● Work task:
The line holding "швов печей, газовых" and all lines that follow it to the end of the data: return these exactly, and nothing more.

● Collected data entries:
Content starts
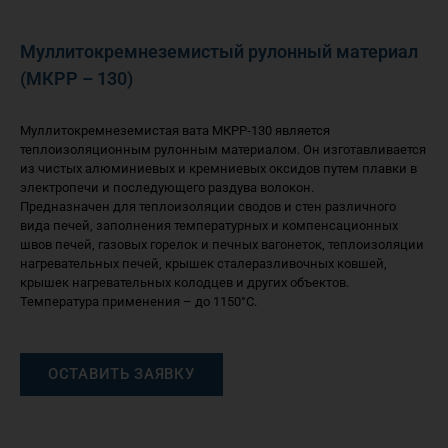
Муллитокремнеземистый рулонный материал
(МКРР – 130)
Муллитокремнеземистая вата МКРР-130 является
теплоизоляционным рулонным материалом. Он изготавливается
из чистых алюминиевых и кремниевых оксидов путем плавки в
электропечи и последующего раздува волокон.
Предназначен для теплоизоляции сводов и стен различного
вида печей, заполнения температурных и компенсационных
швов печей, газовых горелок и печных вагонеток, теплоизоляции
нагревательных печей, крышек сталеразливочных ковшей,
крышек нагревательных колодцев и других объектов.
Температура применения – до 1150°С.
ОСТАВИТЬ ЗАЯВКУ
Content ends
● Result for this exercise:
швов печей, газовых горелок и печных вагонеток, теплоизоляции
нагревательных печей, крышек сталеразливочных ковшей,
крышек нагревательных колодцев и других объектов.
Температура применения – до 1150°С.
ОСТАВИТЬ ЗАЯВКУ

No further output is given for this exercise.